李十安蹲在路邊的花臺上,從兜裏摸出根煙來點燃,他深深吸了一口,緩緩吐出煙圈說:“我找不到他,他出國後根本沒要我爸的錢。”

朱赫從褲兜裏摸出一張卡遞過去:“這張卡裏有一萬塊錢,是我打工的錢。”

李十安懶懶地看他一眼:“不要,我自己還得上。”

朱赫有些生氣:“李十安……當初我接受了你多少好意你還記得嗎?”

李十安無所謂地一笑:“當初俞橋怎麽逼你你都不肯告我,那些情誼就都還清了。再說,我不會為了區區五十萬入贅糖豆豆家的……”說完他比了兩根手指,“至少得再加兩個零。”

朱赫無奈。

李十安把朱赫的手往回一推:“收回去吧,等你以後成為大律師了,我一定好好訛你。”

朱赫記得當初他在圖書館打工,拿到錢的時候請大家吃飯,李十安偷偷把錢付了的時候也是這麽說的。
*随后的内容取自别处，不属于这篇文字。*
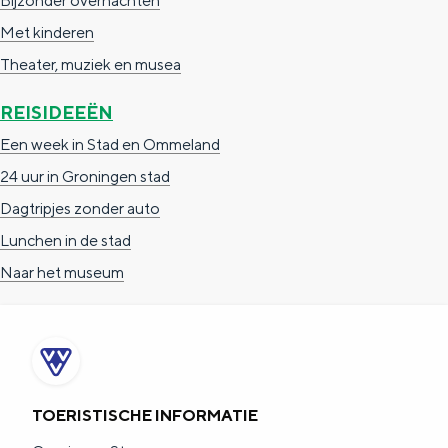
Bijzonder overnachten
Met kinderen
Theater, muziek en musea
REISIDEEËN
Een week in Stad en Ommeland
24 uur in Groningen stad
Dagtripjes zonder auto
Lunchen in de stad
Naar het museum
TOERISTISCHE INFORMATIE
李十安總是這樣說,這個人的恩情,朱赫覺得恐怕自己這輩子都還不了了。

李十安扔了煙頭從花臺上站起來,瞧了一眼裏邊正在豪飲的糖豆豆,對朱赫說:“你送糖豆豆回去吧,估計她喝多了,我帶小千先走了,記得讓老謝幫我拿畫。”

朱赫一瞬間覺得李十安好像對自己的心思有所洞悉,然而卻沒來得及問什麽,回頭已見李十安往孩子玩兒的方向去了。